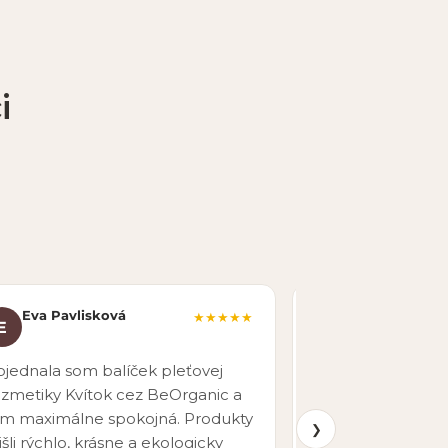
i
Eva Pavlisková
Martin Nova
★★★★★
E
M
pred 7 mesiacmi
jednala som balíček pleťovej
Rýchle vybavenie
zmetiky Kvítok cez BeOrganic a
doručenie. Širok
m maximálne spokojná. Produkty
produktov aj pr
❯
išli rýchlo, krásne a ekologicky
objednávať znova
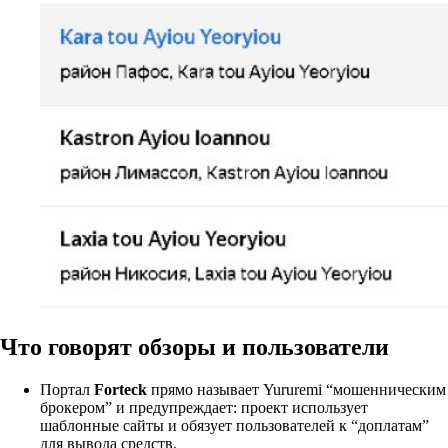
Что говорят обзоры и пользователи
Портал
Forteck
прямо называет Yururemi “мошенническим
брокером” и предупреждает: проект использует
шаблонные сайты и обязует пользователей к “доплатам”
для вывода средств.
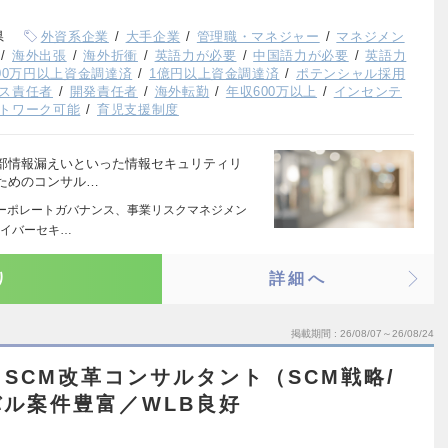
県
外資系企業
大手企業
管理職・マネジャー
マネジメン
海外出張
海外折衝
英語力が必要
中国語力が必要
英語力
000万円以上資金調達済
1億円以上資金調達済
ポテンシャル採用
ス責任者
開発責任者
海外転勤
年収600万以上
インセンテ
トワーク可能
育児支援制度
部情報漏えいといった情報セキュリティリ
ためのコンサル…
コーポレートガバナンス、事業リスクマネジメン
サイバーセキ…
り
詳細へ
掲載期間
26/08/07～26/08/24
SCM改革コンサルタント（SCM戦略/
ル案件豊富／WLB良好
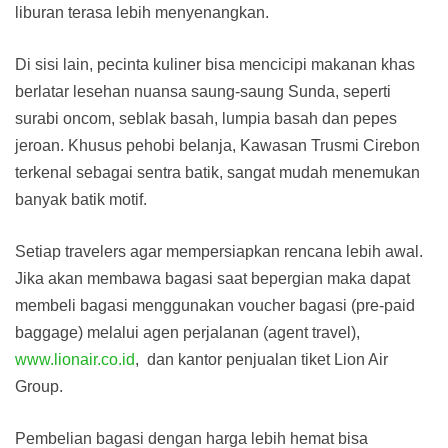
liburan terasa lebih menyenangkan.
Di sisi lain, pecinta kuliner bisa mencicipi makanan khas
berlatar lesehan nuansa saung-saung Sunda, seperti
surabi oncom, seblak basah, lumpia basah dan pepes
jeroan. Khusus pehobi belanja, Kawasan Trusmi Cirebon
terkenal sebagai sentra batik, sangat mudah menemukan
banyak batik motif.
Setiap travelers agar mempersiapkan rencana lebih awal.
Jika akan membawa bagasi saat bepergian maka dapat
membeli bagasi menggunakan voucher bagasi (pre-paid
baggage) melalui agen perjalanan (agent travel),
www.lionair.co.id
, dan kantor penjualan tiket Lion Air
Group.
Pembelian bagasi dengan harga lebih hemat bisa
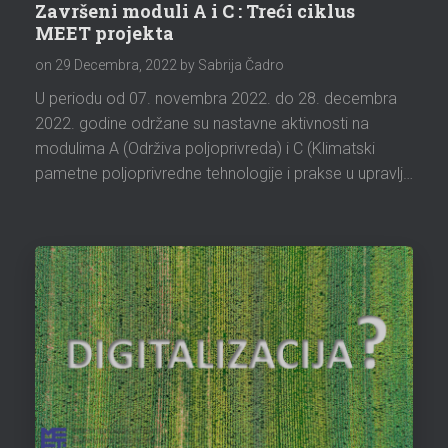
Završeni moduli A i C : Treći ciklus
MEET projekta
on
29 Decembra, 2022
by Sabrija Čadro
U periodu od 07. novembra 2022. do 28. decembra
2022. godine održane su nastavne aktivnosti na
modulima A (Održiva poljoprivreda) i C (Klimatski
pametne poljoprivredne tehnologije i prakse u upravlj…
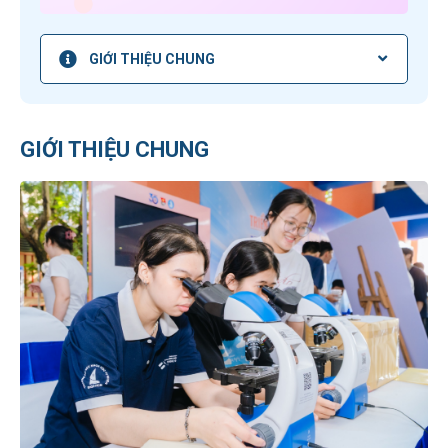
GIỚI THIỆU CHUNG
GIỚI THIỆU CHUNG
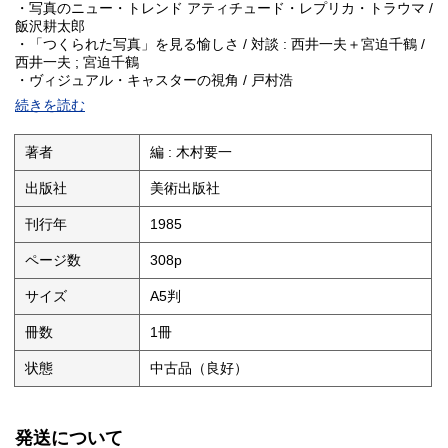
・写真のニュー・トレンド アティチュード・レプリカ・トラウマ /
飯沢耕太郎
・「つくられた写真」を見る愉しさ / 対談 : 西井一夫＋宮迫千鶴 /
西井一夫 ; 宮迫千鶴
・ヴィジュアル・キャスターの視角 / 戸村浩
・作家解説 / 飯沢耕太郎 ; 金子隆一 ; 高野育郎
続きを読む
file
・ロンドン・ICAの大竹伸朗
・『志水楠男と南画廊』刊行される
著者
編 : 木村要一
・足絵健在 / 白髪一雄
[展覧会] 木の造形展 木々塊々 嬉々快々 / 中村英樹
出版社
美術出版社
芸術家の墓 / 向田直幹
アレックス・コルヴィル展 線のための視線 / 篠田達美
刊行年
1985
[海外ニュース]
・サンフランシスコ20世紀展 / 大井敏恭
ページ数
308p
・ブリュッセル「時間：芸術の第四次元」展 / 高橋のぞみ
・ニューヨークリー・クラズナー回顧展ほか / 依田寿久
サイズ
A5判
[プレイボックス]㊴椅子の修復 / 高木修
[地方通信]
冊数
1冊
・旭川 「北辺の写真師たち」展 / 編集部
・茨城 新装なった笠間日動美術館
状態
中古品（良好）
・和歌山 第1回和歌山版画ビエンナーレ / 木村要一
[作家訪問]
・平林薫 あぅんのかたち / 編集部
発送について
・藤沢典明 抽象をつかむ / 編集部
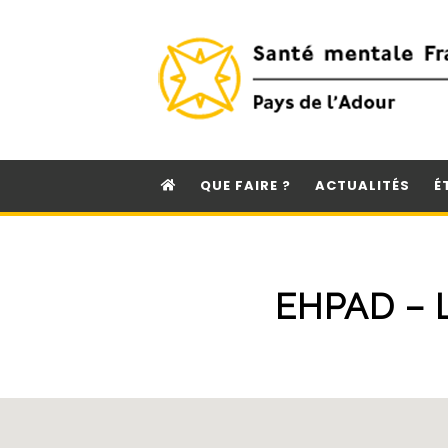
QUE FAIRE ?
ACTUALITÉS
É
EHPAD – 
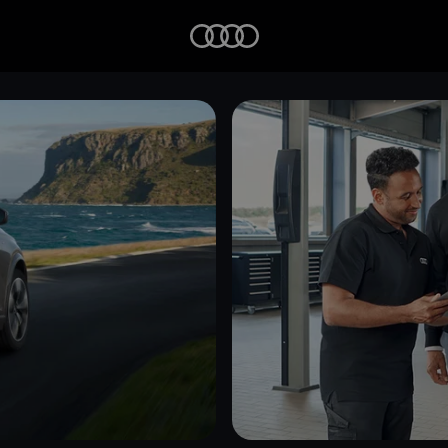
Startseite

--

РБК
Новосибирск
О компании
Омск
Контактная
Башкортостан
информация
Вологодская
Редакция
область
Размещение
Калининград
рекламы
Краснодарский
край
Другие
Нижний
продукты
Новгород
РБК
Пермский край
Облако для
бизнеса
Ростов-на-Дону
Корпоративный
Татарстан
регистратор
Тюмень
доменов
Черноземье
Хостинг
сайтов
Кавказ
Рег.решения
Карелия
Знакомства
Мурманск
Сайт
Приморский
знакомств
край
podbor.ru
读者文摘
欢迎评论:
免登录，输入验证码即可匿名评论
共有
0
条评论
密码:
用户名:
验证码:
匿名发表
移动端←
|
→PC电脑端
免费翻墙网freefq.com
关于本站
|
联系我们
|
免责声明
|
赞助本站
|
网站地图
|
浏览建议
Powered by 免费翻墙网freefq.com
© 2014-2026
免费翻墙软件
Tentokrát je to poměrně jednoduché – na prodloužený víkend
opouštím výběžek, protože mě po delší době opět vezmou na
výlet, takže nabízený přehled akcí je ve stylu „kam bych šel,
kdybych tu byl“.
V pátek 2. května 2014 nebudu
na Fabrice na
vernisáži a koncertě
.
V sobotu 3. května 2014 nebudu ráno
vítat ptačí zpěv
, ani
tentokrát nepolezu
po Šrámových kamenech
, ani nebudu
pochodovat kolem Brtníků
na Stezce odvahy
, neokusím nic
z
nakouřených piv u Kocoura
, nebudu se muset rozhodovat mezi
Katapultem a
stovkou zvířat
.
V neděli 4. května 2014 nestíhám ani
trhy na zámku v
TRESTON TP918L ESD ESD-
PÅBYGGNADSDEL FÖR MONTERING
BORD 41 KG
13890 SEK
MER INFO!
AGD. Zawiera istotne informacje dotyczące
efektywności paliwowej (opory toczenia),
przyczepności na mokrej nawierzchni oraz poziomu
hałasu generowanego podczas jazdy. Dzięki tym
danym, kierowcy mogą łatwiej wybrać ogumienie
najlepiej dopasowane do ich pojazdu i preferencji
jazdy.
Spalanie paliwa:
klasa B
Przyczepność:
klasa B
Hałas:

...

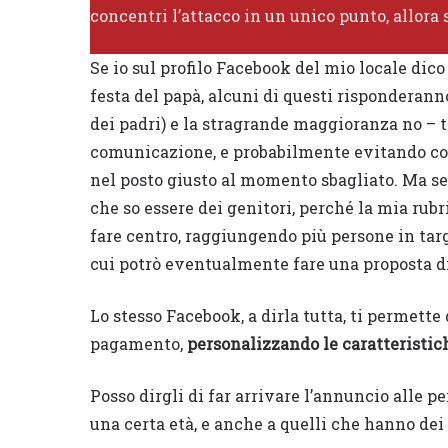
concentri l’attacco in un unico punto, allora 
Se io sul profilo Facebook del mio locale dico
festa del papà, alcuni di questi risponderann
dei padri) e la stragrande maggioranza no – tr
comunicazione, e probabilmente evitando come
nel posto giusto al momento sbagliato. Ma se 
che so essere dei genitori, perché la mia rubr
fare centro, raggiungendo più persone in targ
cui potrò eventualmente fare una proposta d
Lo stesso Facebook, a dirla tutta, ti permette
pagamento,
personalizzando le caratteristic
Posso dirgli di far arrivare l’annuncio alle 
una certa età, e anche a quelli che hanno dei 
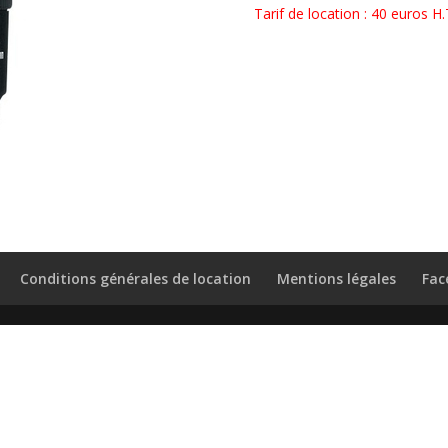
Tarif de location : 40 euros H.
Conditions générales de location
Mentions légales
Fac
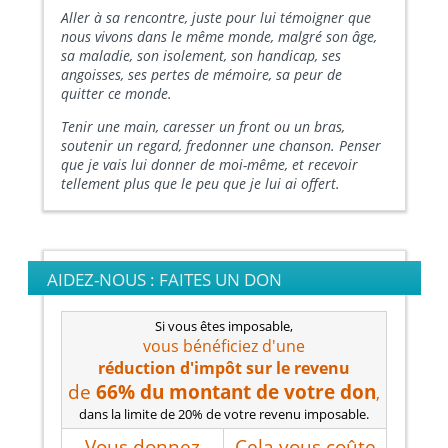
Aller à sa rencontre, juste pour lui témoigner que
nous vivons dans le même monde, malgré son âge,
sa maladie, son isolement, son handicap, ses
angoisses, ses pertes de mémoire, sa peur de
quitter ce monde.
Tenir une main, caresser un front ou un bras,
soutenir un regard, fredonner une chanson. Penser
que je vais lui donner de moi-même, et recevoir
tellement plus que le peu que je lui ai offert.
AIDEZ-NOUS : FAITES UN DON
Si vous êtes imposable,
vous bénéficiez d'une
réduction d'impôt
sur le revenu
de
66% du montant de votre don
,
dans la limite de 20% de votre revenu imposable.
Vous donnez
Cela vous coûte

* Task instructions: Look through the entries above and list every line containing "fare".

* Answer space:
fare centro, raggiungendo più persone in targ
cui potrò eventualmente fare una proposta d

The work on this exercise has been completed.